A llttle snippet stuck in my brain from the Legco debate (as I call it for want of a better word) on the third runway. The government spokesperson gave a figure for the total cost of the new runway, and followed it with a figure for the runway’s contribution to the local economy over the ensuing 30 years.
And the question is, of course, what was this figure worth. Look at it this way. The runway will not be finished for six years. So the official figure purports to tell us the share of the Hong Kong economy contributed by the new white elephant between six years from now and 36 years from now. This prediction comes to you from a government which has consistently failed to predict its own income and expenditure over the ensing 12 months.

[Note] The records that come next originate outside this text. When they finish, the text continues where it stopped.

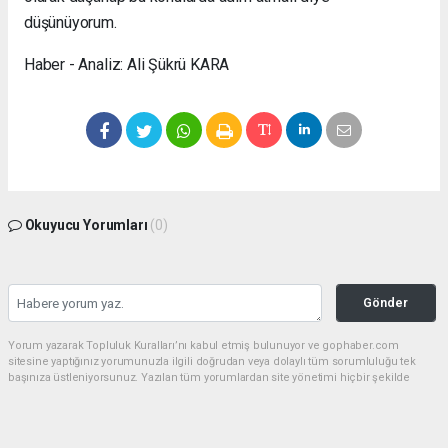
düşünüyorum.
Haber - Analiz: Ali Şükrü KARA
Okuyucu Yorumları
(0)
Gönder
Yorum yazarak Topluluk Kuralları’nı kabul etmiş bulunuyor ve gophaber.com
sitesine yaptığınız yorumunuzla ilgili doğrudan veya dolaylı tüm sorumluluğu tek
başınıza üstleniyorsunuz. Yazılan tüm yorumlardan site yönetimi hiçbir şekilde
sorumlu tutulamaz.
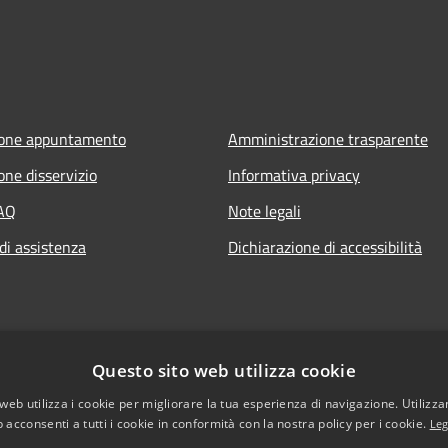
ione appuntamento
Amministrazione trasparente
one disservizio
Informativa privacy
FAQ
Note legali
di assistenza
Dichiarazione di accessibilità
Questo sito web utilizza cookie
web utilizza i cookie per migliorare la tua esperienza di navigazione. Utilizza
 acconsenti a tutti i cookie in conformità con la nostra policy per i cookie.
Leg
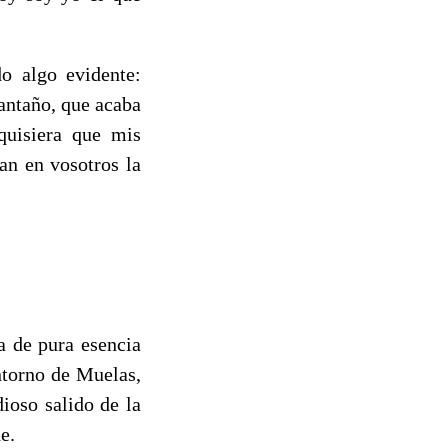
o algo evidente:
 antaño, que acaba
quisiera que mis
an en vosotros la
a de pura esencia
ntorno de Muelas,
dioso salido de la
e.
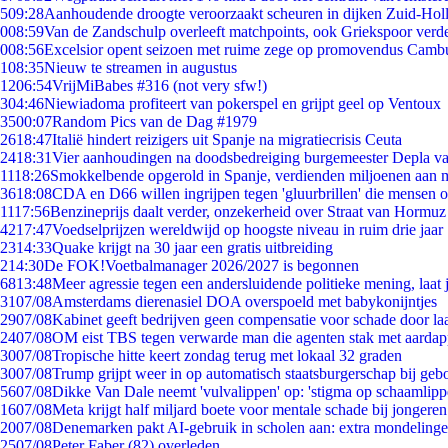
5
09:28
Aanhoudende droogte veroorzaakt scheuren in dijken Zuid-Hol
0
08:59
Van de Zandschulp overleeft matchpoints, ook Griekspoor verde
0
08:56
Excelsior opent seizoen met ruime zege op promovendus Camb
1
08:35
Nieuw te streamen in augustus
12
06:54
VrijMiBabes #316 (not very sfw!)
3
04:46
Niewiadoma profiteert van pokerspel en grijpt geel op Ventoux
35
00:07
Random Pics van de Dag #1979
26
18:47
Italië hindert reizigers uit Spanje na migratiecrisis Ceuta
24
18:31
Vier aanhoudingen na doodsbedreiging burgemeester Depla v
11
18:26
Smokkelbende opgerold in Spanje, verdienden miljoenen aan 
36
18:08
CDA en D66 willen ingrijpen tegen 'gluurbrillen' die mensen 
11
17:56
Benzineprijs daalt verder, onzekerheid over Straat van Hormuz b
42
17:47
Voedselprijzen wereldwijd op hoogste niveau in ruim drie jaar
23
14:33
Quake krijgt na 30 jaar een gratis uitbreiding
2
14:30
De FOK!Voetbalmanager 2026/2027 is begonnen
68
13:48
Meer agressie tegen een andersluidende politieke mening, laat j
31
07/08
Amsterdams dierenasiel DOA overspoeld met babykonijntjes
29
07/08
Kabinet geeft bedrijven geen compensatie voor schade door la
24
07/08
OM eist TBS tegen verwarde man die agenten stak met aardap
30
07/08
Tropische hitte keert zondag terug met lokaal 32 graden
30
07/08
Trump grijpt weer in op automatisch staatsburgerschap bij geb
56
07/08
Dikke Van Dale neemt 'vulvalippen' op: 'stigma op schaamlip
16
07/08
Meta krijgt half miljard boete voor mentale schade bij jongeren
20
07/08
Denemarken pakt AI-gebruik in scholen aan: extra mondeling
25
07/08
Peter Faber (82) overleden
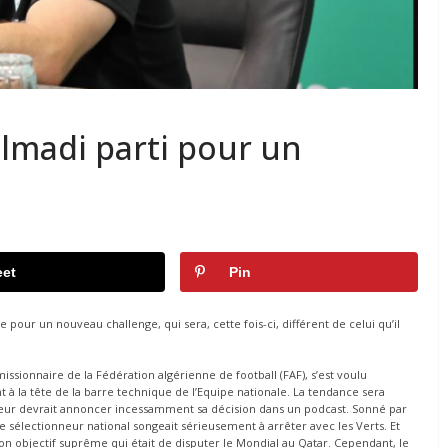
elmadi parti pour un
et
Pin
 pour un nouveau challenge, qui sera, cette fois-ci, différent de celui qu’il
issionnaire de la Fédération algérienne de football (FAF), s’est voulu
t à la tête de la barre technique de l’Equipe nationale. La tendance sera
neur devrait annoncer incessamment sa décision dans un podcast. Sonné par
e sélectionneur national songeait sérieusement à arrêter avec les Verts. Et
on objectif suprême qui était de disputer le Mondial au Qatar. Cependant, le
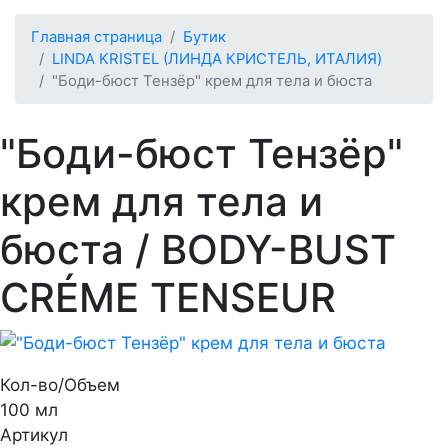
Главная страница
Бутик
LINDA KRISTEL (ЛИНДА КРИСТЕЛЬ, ИТАЛИЯ)
"Боди-бюст Тензёр" крем для тела и бюста
"Боди-бюст Тензёр"
крем для тела и
бюста
/ BODY-BUST
CRÉME TENSEUR
Кол-во/Объем
100 мл
Артикул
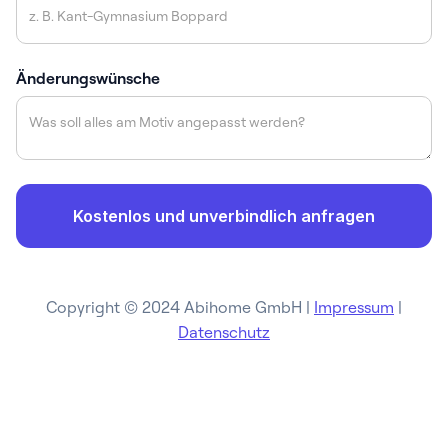
Änderungswünsche
Copyright © 2024 Abihome GmbH |
Impressum
|
Datenschutz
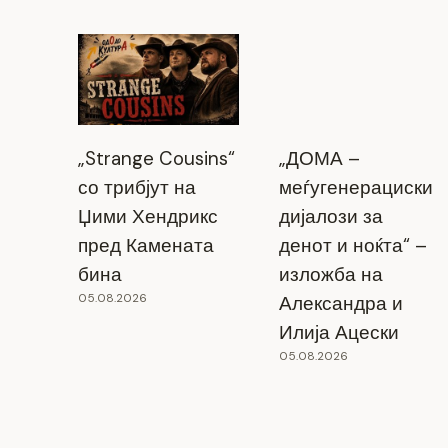
„Strange Cousins“
„ДОМА –
со трибјут на
меѓугенерациски
Џими Хендрикс
дијалози за
пред Камената
денот и ноќта“ –
бина
изложба на
05.08.2026
Александра и
Илија Ацески
05.08.2026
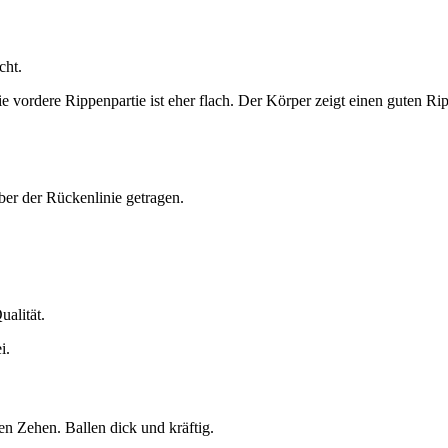
cht.
e vordere Rippenpartie ist eher flach. Der Körper zeigt einen guten Rip
ber der Rückenlinie getragen.
alität.
i.
n Zehen. Ballen dick und kräftig.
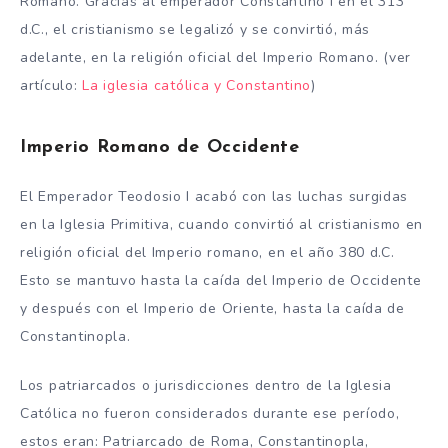
Romano. Gracias al emperador Constantino I en el 313
d.C., el cristianismo se legalizó y se convirtió, más
adelante, en la religión oficial del Imperio Romano. (ver
artículo:
La iglesia católica y Constantino
)
Imperio Romano de Occidente
El Emperador Teodosio I acabó con las luchas surgidas
en la Iglesia Primitiva, cuando convirtió al cristianismo en
religión oficial del Imperio romano, en el año 380 d.C.
Esto se mantuvo hasta la caída del Imperio de Occidente
y después con el Imperio de Oriente, hasta la caída de
Constantinopla.
Los patriarcados o jurisdicciones dentro de la Iglesia
Católica no fueron considerados durante ese período,
estos eran: Patriarcado de Roma, Constantinopla,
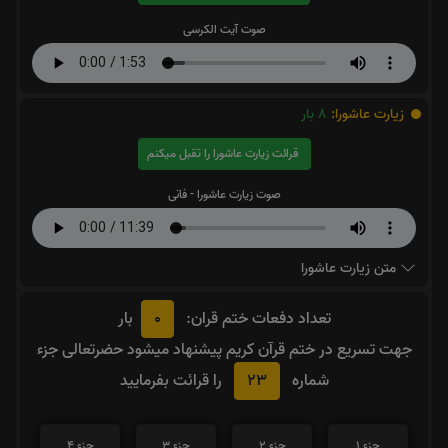
صوت آیت الکرسی
زیارت عاشورا:
8
بار
قرائت زیارت عاشورا را تقبل میکنم
صوت زیارت عاشورا - فانی
متن زیارت عاشورا
0
تعداد دفعات ختم قران:
بار
جهت تسریع در ختم قرآن کریم پیشنهاد میشود حضرتعالی جزء
23
شماره
را قرائت بفرمایید
جزء 1
جزء 2
جزء 3
جزء 4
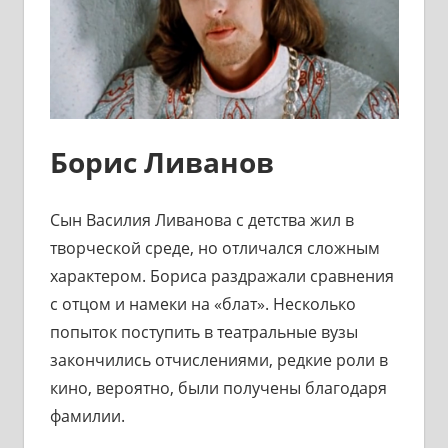
Борис Ливанов
Сын Василия Ливанова с детства жил в
творческой среде, но отличался сложным
характером. Бориса раздражали сравнения
с отцом и намеки на «блат». Несколько
попыток поступить в театральные вузы
закончились отчислениями, редкие роли в
кино, вероятно, были получены благодаря
фамилии.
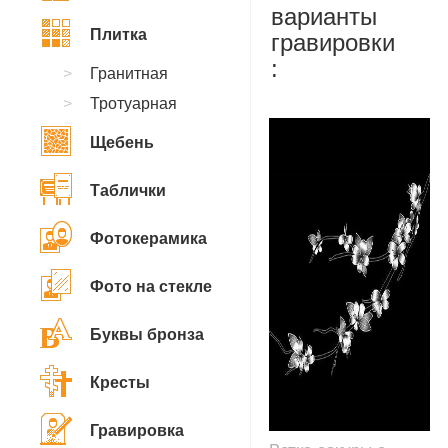
варианты
Плитка
гравировки
:
Гранитная
Тротуарная
Щебень
Таблички
Фотокерамика
Фото на стекле
Буквы бронза
Кресты
Гравировка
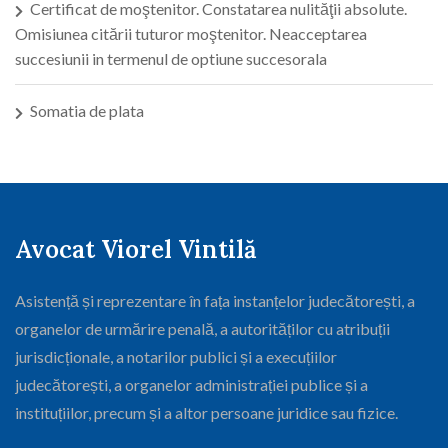
Certificat de moştenitor. Constatarea nulităţii absolute.
Omisiunea citării tuturor moştenitor. Neacceptarea
succesiunii in termenul de optiune succesorala
Somatia de plata
Avocat Viorel Vintilă
Asistență și reprezentare în fața instanțelor judecătorești, a
organelor de urmărire penală, a autorităților cu atribuții
jurisdicționale, a notarilor publici și a execuțiilor
judecătorești, a organelor administrației publice și a
instituțiilor, precum și a altor persoane juridice sau fizice.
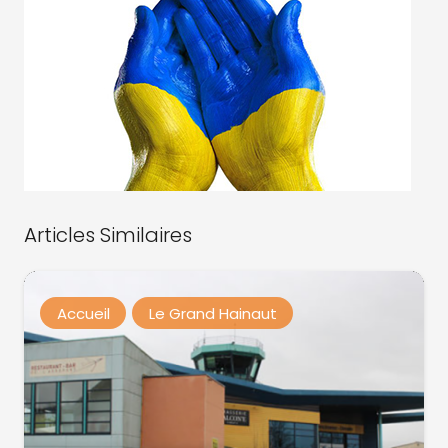
Articles Similaires
Accueil
Le Grand Hainaut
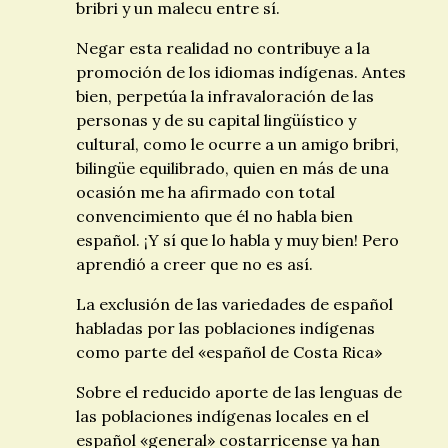
bribri y un malecu entre sí.
Negar esta realidad no contribuye a la
promoción de los idiomas indígenas. Antes
bien, perpetúa la infravaloración de las
personas y de su capital lingüístico y
cultural, como le ocurre a un amigo bribri,
bilingüe equilibrado, quien en más de una
ocasión me ha afirmado con total
convencimiento que él no habla bien
español. ¡Y sí que lo habla y muy bien! Pero
aprendió a creer que no es así.
La exclusión de las variedades de español
habladas por las poblaciones indígenas
como parte del «español de Costa Rica»
Sobre el reducido aporte de las lenguas de
las poblaciones indígenas locales en el
español «general» costarricense ya han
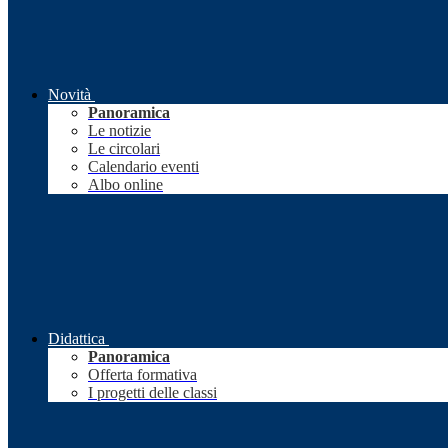
Novità
Panoramica
Le notizie
Le circolari
Calendario eventi
Albo online
Didattica
Panoramica
Offerta formativa
I progetti delle classi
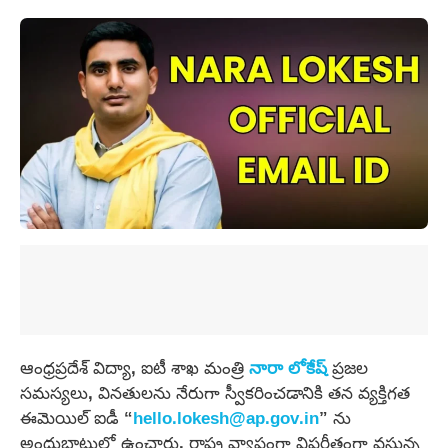
ఆంధ్రప్రదేశ్ విద్యా, ఐటీ శాఖ మంత్రి
నారా లోకేష్
ప్రజల
సమస్యలు, వినతులను నేరుగా స్వీకరించడానికి తన వ్యక్తిగత
ఈమెయిల్ ఐడీ “
hello.lokesh@ap.gov.in
” ను
అందుబాటులో ఉంచారు. రాష్ట్ర వ్యాప్తంగా విపరీతంగా వస్తున్న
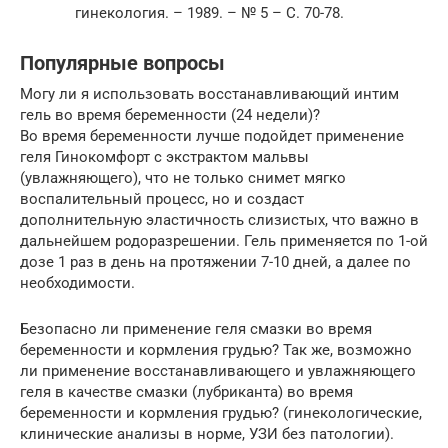
гинекология. – 1989. – № 5 – С. 70-78.
Популярные вопросы
Могу ли я использовать восстанавливающий интим
гель во время беременности (24 недели)?
Во время беременности лучше подойдет применение
геля Гинокомфорт с экстрактом мальвы
(увлажняющего), что не только снимет мягко
воспалительный процесс, но и создаст
дополнительную эластичность слизистых, что важно в
дальнейшем родоразрешении. Гель применяется по 1-ой
дозе 1 раз в день на протяжении 7-10 дней, а далее по
необходимости.
Безопасно ли применение геля смазки во время
беременности и кормления грудью? Так же, возможно
ли применение восстанавливающего и увлажняющего
геля в качестве смазки (лубриканта) во время
беременности и кормления грудью? (гинекологические,
клинические анализы в норме, УЗИ без патологии).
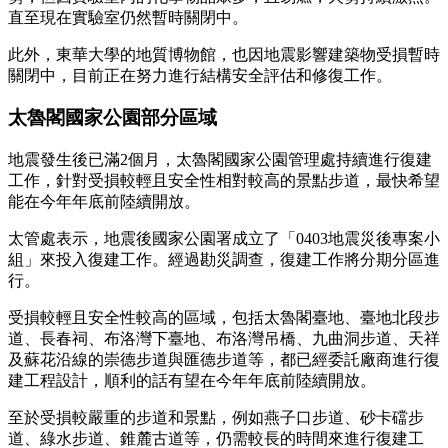
直至現在實驗室仍然暫時關閉中。
此外，東華大學的地質博物館，也因地震影響建築物受損暫時
關閉中，目前正在努力進行結構安全評估和修復工作。
太魯閣國家公園部分區域
地震發生後已滿2個月，太魯閣國家公園管理處持續進行復建
工作，針對受損較輕且安全性相對較高的景點步道，最快希望
能在今年年底前陸續開放。
太管處表示，地震後國家公園署成立了「0403地震災後專案小
組」來投入復建工作。經過勘災調查，復建工作將分期分區進
行。
受損較輕且安全性較高的區域，包括太魯閣臺地、臺地北段步
道、長春祠、布洛灣下臺地、布洛灣吊橋、九曲洞步道、天祥
及蘇花沿線的崇德步道與匯德步道等，都已經委託廠商進行復
建工程設計，順利的話有望在今年年底前陸續開放。
至於受損較嚴重的步道和景點，例如燕子口步道、砂卡礑步
道、綠水步道、錐麓古道等，仍需較長的時間來進行復建工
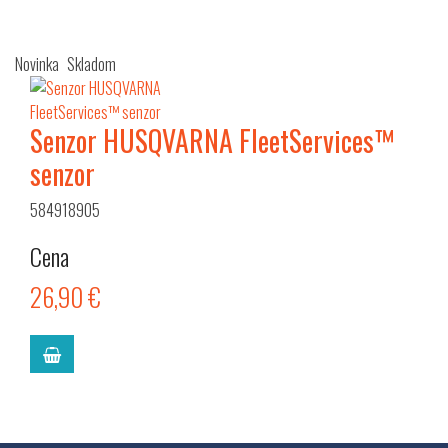
Novinka
Skladom
Senzor HUSQVARNA FleetServices™
senzor
584918905
Cena
26,90 €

There are good reasons why predictions of this nature should be regarded as a joke. Over 36 years your errors proliferate. If you make an error of one percent a year in your estimate, this does not mean that at the end of 36 years your estimate is 36 per cent out. This works like compound interest: the accumulated error will be over 50 percent. Inevitably, there will also be unforseen events of a one-off kind: banking crises, epidemics, volcanic eruptions or whatever. These will blow large holes in your forcast. A serious prediction would at least come with a range. One could pretend to take seriously a figure which came with a caveat that the outcome might vary by 30 per cent either side. But I fear on topics of this kind the official figures are not intended to be honest: they are intended to be propaganda for what the government has already decided it wants to do.
Well I came across an interesting piece of research the other day. An academic had studied all the railway projects in the world over the last three decades of the 20th century. He came up with some interesting figures. The average cost over-run for these projects – not the maximum, the average, was 120 per cent. The average shortfall in the passenger numbers compared with the pre-project predictions (once again note this is an average) was 50 per cent. In other words, as a rough rule of thumb you can expect any railway project to cost twice as much as it was supposed to, and then to attract half the predicted number of passengers. Shares in the High Speed Rail Link, anyone? I have seen no comparable figure for new airports or runways but it does show you that there is a large margin of error here, and most of the errors tend to be in the same direction.